‘But I say to you, “Love your enemies and pray for those who persecute you”‘ (Matt. 5:44)
Agreed, then: we should resist the impulse to pay someone who harms us back in his own coin, but does that involve loving him? Can we expected to love to order? Jesus’s command to his disciples to love their enemies follows immediately on his words: `You have heard that it was said, “You shall love your neighbour and hate your enemy”‘ (Matt. 5:43).
`You shall love your neighbour’ is a quotation from the Old Testament law; it is part of what Jesus elsewhere referred to as the second of the two great commandments: `You shall love your neighbour as yourself’ Lev. 19:18).
On this commandment, with its companion `You shall love the Lord your God …’ (Deut. 6:5), which he called `the great and first commandment’, Jesus said that all the law and the prophets depend (Matt. 22:36-40).
But the commandment does not in fact go on to say `You shall hate your enemy.’ However, if it is only our neighbours that we are to love, and the word `neighbours’ be defined fairly narrowly, then it might be argued that we are free to hate those who are not our neighbours.

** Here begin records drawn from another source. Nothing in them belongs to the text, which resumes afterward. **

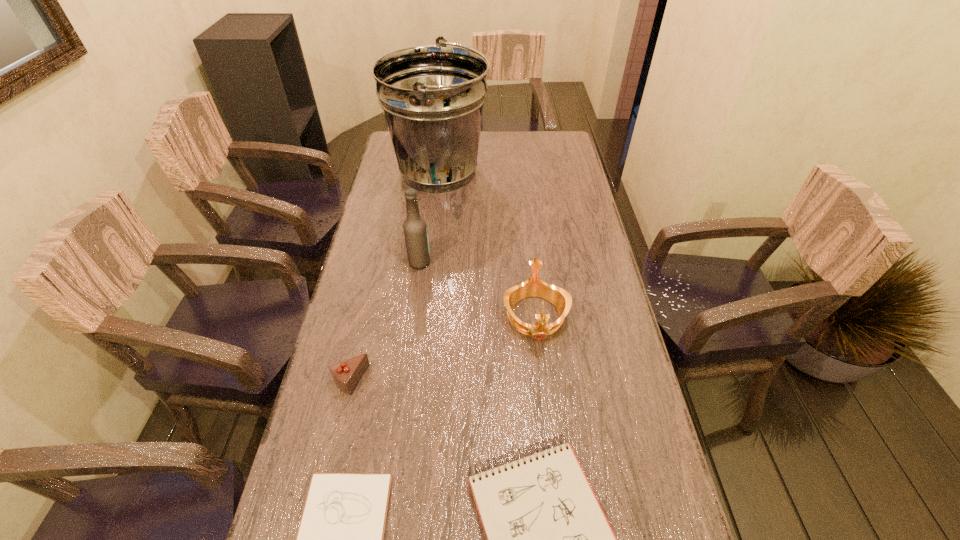 Image resolution: width=960 pixels, height=540 pixels. Find the location of `vacant space located at the front emblem of the third farthest object`. vacant space located at the front emblem of the third farthest object is located at coordinates (551, 452).

Where is `free space located on the front of the fourth tallest object`? The image size is (960, 540). free space located on the front of the fourth tallest object is located at coordinates (318, 518).

The image size is (960, 540). I want to click on object positioned at the far edge, so click(x=432, y=97).

This screenshot has width=960, height=540. I want to click on bucket at the left edge, so click(432, 97).

You are a GUI agent. You are given a task and a screenshot of the screen. Output one action in this format:
    pyautogui.click(x=<x>, y=<y>)
    Task: Click on the chocolate cake at the left edge
    
    Given the screenshot: What is the action you would take?
    pyautogui.click(x=346, y=374)

Locate an element on the screen. object present at the right edge is located at coordinates (533, 287).

This screenshot has width=960, height=540. What are the coordinates of `object located at the far left corner` in the screenshot? It's located at (432, 97).

You are a GUI agent. You are given a task and a screenshot of the screen. Output one action in this format:
    pyautogui.click(x=<x>, y=<y>)
    Task: Click on the vacant space at the far edge of the desktop
    This screenshot has height=540, width=960.
    Given the screenshot: What is the action you would take?
    pyautogui.click(x=491, y=150)

In the image, there is a desktop. Where is `free space at the left edge`? Image resolution: width=960 pixels, height=540 pixels. free space at the left edge is located at coordinates (372, 290).

The width and height of the screenshot is (960, 540). I want to click on free point at the right edge, so click(x=577, y=250).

But Jesus said, `No; love your enemies as well as your neighbours.’ One difficulty lies in the sentimental associations that the word ‘love’ has for many of us.

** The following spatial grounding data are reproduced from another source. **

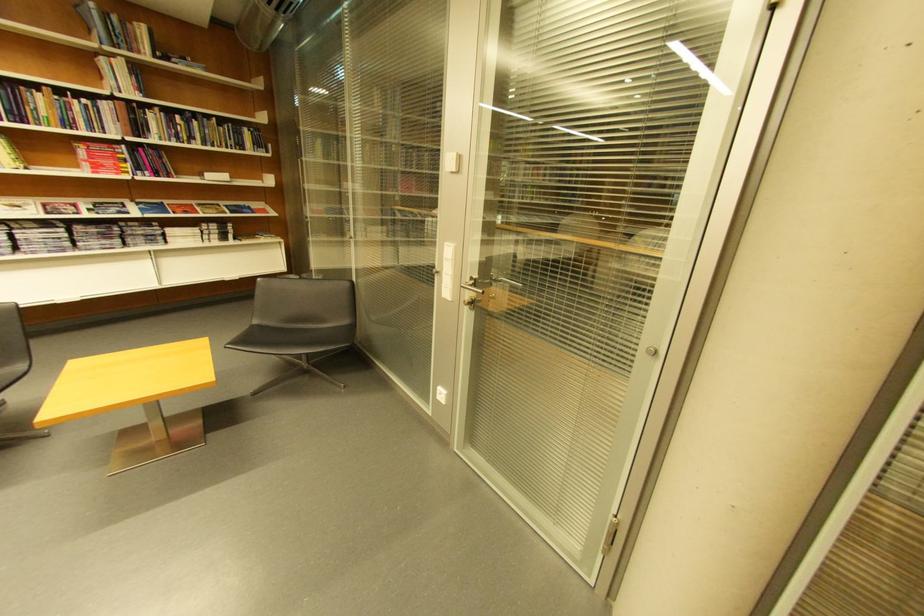 You are a GUI agent. You are given a task and a screenshot of the screen. Output one action in this format:
    pyautogui.click(x=<x>, y=<y>)
    Task: Click on the black chair sitting surface
    
    Given the screenshot: What is the action you would take?
    pyautogui.click(x=299, y=336)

The love of which the law and the gospel alike speak is a very practical attitude:’Let us not love in word or speech but in deed and in truth’ (1 John3:18).
Love to one’s neighbour is expressed in lending him a helping hand when that is what he needs: `Right,’ says Jesus, `lend your enemy a helping hand when that is what he needs.
Your feelings towards him are not the important thing.’ But if we think we should develop more Christian feelings towards an enemy, Jesus points the way when he says `Pray for those who persecute you’ (or, as it is rendered in Luke 6:28, `Pray for those who abuse you’).
Those who have put this injunction into practice assure us that persistence in prayer for someone whom we don’t like, however much it goes against the grain to begin with, brings about a remarkable change in attitude.
Alexander Whyte quotes from an old diary the confessions of a man who had to share the same house and the same table with someone whom he found unendurable. He betook himself to prayer, until he was able to write, `Next morning I found it easy to be civil and even benevolent to my neighbour. And I felt at the Lord’s Table today as if I would yet live to love that man.
I feel sure I will.” The best way to destroy an enemy is to turn him into a friend. Paul, who in this regard (as in so many others) reproduces the teaching of Jesus, sums it up by saying, `Do not be overcome b y evil, but overcome evil with good’ (Rom. 12:21).
He reinforces it by quoting from
Prov. 25:21-22: `If your enemy is hungry, feed him; if he is thirsty, give him drink; for by so doing you will heap burning coals upon his head’. Whatever that proverb originally meant, Paul adapts it to his purpose by omitting the self-regarding clause which follows those he quotes: `and the Lord will reward you’. In this new context the `burning coals’ may mean the sense of shame which will beproduced in the enemy, leading to a change of heart on his side too. But first do him a good turn; the feelings can be left to their own good time.